Search code examples
stringalgorithmsuffix-arraystring-algorithm

Which character to append to string in suffix array?


I was solving

https://www.spoj.com/problems/BEADS/

above question at SPOJ. I have stated the relevant information below:

Problem Statement: The description of the necklace is a string A = a1a2 ... am specifying sizes of the particular beads, where the last character am is considered to precede character a1 in circular fashion. The disjoint point i is said to be worse than the disjoint point j if and only if the string aiai+1 ... ana1 ... ai-1 is lexicografically smaller than the string ajaj+1 ... ana1 ... aj-1. String a1a2 ... an is lexicografically smaller than the string b1b2 ... bn if and only if there exists an integer i, i <= n, so that aj=bj, for each j, 1 <= j < i and ai < bi.

Output: For each test case, print exactly one line containing only one integer -- number of the bead which is the first at the worst possible disjoining, i.e. such i, that the string A[i] is lexicographically smallest among all the n possible disjoinings of a necklace. If there are more than one solution, print the one with the lowest i.

Now the solution is using SUFFIX ARRAY. Input string s, and concat with itself, s'=s+s ,since I have to sort cyclic suffixes of array. Then create a suffix array on s', and output the smallest index that points to a suffix of original s, i.e., index < len(s).

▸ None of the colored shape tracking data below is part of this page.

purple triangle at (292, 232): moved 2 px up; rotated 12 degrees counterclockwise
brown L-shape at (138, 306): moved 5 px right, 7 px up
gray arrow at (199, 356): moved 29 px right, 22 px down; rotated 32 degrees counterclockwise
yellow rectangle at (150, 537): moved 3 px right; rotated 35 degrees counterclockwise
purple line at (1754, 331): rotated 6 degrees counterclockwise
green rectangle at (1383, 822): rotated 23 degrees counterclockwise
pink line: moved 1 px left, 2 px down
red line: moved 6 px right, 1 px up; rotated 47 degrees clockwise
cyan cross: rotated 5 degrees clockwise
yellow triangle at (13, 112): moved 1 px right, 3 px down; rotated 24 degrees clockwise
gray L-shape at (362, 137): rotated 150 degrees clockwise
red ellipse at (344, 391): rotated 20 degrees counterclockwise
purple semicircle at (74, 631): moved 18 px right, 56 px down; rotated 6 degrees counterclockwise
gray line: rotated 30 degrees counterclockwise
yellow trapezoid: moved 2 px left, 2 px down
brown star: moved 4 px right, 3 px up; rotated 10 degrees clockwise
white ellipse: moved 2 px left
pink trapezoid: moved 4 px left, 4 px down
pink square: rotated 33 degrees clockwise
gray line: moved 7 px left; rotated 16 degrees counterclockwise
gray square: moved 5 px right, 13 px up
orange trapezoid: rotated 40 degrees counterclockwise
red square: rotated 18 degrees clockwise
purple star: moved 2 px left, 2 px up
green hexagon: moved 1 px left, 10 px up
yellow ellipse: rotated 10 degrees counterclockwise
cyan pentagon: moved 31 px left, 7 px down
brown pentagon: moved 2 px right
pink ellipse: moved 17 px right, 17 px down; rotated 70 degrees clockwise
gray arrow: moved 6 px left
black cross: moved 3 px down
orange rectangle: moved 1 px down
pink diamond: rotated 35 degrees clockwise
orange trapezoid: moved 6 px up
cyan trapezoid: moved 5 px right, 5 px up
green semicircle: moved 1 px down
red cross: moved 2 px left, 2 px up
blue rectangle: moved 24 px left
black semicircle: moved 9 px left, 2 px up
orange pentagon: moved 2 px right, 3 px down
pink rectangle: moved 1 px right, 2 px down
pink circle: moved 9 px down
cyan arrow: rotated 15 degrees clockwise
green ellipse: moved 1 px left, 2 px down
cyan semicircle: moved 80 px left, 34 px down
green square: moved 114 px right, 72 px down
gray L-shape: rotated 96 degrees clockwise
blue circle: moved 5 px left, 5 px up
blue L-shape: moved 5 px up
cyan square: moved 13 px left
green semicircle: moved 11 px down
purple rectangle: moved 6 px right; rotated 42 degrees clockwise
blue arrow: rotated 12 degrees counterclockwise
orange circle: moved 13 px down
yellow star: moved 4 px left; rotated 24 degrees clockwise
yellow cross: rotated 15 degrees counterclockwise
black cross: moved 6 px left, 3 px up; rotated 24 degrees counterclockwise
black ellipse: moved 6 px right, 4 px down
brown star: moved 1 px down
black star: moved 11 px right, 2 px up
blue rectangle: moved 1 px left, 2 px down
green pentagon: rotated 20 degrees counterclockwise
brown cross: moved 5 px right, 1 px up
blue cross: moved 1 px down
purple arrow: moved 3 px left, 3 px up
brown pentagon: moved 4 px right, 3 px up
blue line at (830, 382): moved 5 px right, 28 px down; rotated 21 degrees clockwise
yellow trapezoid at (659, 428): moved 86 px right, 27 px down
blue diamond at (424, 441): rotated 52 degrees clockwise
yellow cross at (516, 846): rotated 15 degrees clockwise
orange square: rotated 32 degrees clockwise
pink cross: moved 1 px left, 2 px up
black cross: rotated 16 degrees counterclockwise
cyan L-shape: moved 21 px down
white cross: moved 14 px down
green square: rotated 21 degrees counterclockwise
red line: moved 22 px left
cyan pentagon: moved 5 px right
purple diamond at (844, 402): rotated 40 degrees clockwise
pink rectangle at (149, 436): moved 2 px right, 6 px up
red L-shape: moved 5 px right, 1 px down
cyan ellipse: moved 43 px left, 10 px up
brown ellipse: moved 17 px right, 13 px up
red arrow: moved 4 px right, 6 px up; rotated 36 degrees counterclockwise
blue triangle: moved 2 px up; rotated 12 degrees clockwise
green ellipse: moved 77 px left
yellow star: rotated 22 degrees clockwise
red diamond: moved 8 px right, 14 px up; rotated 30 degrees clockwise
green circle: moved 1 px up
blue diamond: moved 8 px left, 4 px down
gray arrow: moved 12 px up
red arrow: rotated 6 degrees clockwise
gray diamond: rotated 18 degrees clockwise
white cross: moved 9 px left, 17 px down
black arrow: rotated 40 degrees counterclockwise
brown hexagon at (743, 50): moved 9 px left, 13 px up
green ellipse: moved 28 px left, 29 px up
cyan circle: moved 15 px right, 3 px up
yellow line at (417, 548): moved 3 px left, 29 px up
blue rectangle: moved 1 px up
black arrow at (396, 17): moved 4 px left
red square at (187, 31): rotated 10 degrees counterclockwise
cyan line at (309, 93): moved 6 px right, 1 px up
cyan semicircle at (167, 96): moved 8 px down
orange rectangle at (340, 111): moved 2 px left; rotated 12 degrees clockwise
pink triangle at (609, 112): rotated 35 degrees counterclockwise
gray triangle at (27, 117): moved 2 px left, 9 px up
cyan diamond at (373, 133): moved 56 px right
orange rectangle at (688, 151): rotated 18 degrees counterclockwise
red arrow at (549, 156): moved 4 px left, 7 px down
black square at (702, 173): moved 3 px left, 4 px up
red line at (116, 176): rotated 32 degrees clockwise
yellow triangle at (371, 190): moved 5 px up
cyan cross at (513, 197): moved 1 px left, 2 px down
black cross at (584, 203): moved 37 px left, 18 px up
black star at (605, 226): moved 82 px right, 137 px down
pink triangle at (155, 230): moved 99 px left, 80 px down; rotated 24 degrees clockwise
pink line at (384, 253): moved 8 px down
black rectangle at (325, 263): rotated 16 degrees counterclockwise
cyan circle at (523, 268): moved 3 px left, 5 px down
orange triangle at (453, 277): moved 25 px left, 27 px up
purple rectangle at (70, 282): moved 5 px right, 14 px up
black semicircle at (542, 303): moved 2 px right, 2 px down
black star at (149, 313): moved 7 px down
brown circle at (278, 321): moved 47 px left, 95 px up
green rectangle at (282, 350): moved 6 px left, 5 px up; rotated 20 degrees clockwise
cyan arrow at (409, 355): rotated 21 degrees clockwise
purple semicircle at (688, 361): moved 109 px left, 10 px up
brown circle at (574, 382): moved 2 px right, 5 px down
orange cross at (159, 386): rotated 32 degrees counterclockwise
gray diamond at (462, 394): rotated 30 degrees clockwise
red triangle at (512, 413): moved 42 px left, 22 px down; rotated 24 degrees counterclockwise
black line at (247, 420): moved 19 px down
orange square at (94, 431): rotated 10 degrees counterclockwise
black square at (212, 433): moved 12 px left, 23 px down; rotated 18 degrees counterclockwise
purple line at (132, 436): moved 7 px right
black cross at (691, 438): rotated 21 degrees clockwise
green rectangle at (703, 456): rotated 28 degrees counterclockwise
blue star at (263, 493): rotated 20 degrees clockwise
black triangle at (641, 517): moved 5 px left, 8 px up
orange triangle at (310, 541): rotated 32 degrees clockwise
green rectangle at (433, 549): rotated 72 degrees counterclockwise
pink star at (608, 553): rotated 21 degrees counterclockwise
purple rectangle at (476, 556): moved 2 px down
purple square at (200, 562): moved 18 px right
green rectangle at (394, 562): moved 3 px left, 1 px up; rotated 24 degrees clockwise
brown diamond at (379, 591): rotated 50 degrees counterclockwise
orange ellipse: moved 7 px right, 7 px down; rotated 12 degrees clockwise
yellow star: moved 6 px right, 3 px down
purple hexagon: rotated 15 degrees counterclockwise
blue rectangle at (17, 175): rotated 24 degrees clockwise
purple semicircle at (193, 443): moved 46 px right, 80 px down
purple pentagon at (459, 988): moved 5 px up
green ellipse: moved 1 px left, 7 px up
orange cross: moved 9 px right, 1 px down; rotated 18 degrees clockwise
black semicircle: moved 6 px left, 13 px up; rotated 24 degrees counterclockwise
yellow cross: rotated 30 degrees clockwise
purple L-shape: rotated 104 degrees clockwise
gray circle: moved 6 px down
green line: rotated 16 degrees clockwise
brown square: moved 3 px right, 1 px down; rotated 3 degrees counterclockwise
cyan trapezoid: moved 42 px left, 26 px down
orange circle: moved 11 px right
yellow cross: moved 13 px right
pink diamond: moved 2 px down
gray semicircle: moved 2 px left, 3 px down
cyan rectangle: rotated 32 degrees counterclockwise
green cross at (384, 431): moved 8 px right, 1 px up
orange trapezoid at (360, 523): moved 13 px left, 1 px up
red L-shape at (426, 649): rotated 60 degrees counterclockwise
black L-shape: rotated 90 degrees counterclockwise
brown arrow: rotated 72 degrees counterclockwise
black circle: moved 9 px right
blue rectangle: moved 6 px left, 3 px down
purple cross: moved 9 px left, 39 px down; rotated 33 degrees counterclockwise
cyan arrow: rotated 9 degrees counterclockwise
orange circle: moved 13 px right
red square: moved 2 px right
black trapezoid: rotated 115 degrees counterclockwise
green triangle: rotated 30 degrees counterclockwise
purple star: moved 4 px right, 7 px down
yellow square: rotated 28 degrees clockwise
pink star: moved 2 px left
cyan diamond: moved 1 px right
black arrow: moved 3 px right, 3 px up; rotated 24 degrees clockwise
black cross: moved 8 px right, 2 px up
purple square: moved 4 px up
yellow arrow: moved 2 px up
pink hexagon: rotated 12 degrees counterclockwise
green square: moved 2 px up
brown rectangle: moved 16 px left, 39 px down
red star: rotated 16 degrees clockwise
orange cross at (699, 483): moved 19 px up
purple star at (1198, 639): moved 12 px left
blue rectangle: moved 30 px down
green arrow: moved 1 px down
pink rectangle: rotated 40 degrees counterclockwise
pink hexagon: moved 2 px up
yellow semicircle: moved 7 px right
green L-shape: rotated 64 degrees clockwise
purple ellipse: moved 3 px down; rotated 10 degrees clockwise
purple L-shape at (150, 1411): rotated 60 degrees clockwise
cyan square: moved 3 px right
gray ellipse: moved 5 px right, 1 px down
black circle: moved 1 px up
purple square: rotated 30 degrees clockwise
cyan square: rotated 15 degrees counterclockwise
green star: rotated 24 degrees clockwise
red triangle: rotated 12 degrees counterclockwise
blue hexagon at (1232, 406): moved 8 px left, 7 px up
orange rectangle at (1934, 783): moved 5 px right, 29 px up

But there is a problem I face. I was appending '$' character to get SA, but I was getting wrong answer. After looking online, I found 1 solution that had appended '}' to string. I found that ascii('$') < ascii('a') < ascii('z') < ascii('}')

But i don't understand how this will make a difference, why this is accepted answer and haven;t found a case where this will make a difference. The solution (AC) can be found here:

Link to Code

    #include <bits/stdc++.h>
using namespace std;

string s;int n;
bool cmp_init(int a, int b)
{
    return s[a]<s[b] || (s[a]==s[b] && a<b);
}

int jmp;
vector<int> pos;
bool cmp(int a, int b)
{
    return pos[a]<pos[b] || (pos[a]==pos[b] && pos[(a+jmp)%n]<pos[(b+jmp)%n]);
}

int main() {
    int tc;cin>>tc;
    while(tc--){
    cin>>s;
    int m=s.size();
    s=s+s+"{";
    n=s.size();
    
    vector<int> SA(n,0);
    for(int i=0;i<n;i++)SA[i]=i;
    sort(SA.begin(), SA.end(), cmp_init);
    pos.assign(n,0);
    
    for(int i=1 , c=0;i<n;i++)pos[SA[i]]=(s[SA[i]]==s[SA[i-1]])?c:++c;
        
    for(jmp=1;jmp<=n;jmp*=2)
    {
        
        sort(SA.begin(), SA.end(), cmp);
        
        vector<int> tmp(n,0);
    
        for(int i=1 , c=0;i<n;i++)tmp[SA[i]]=(pos[SA[i]]==pos[SA[i-1]] && pos[(SA[i]+jmp)%n]==pos[(SA[i-1]+jmp)%n])?c:++c;

        for(int i=0;i<n;i++)pos[i]=tmp[i];

    }
    
        for(int i=0;i<n;i++)if(SA[i]<m){cout<<SA[i]+1<<"\n";break;}
    }
    
}


PS.: I have found that SA construction code is correct, only problem is with last character appending. Normally we append '$' in SA construction.


Solution

  • The difference is in the last condition:

    If there are more than one solution, print the one with the lowest i.

    Consider input "abab".

    The correct answer is 0, which you get when you append '}', because "abababab}" is less than all of its suffixes.

    If you append '$', you get the wrong answer, because "ab$" < "abab$" < "ababab$" < "abababab$".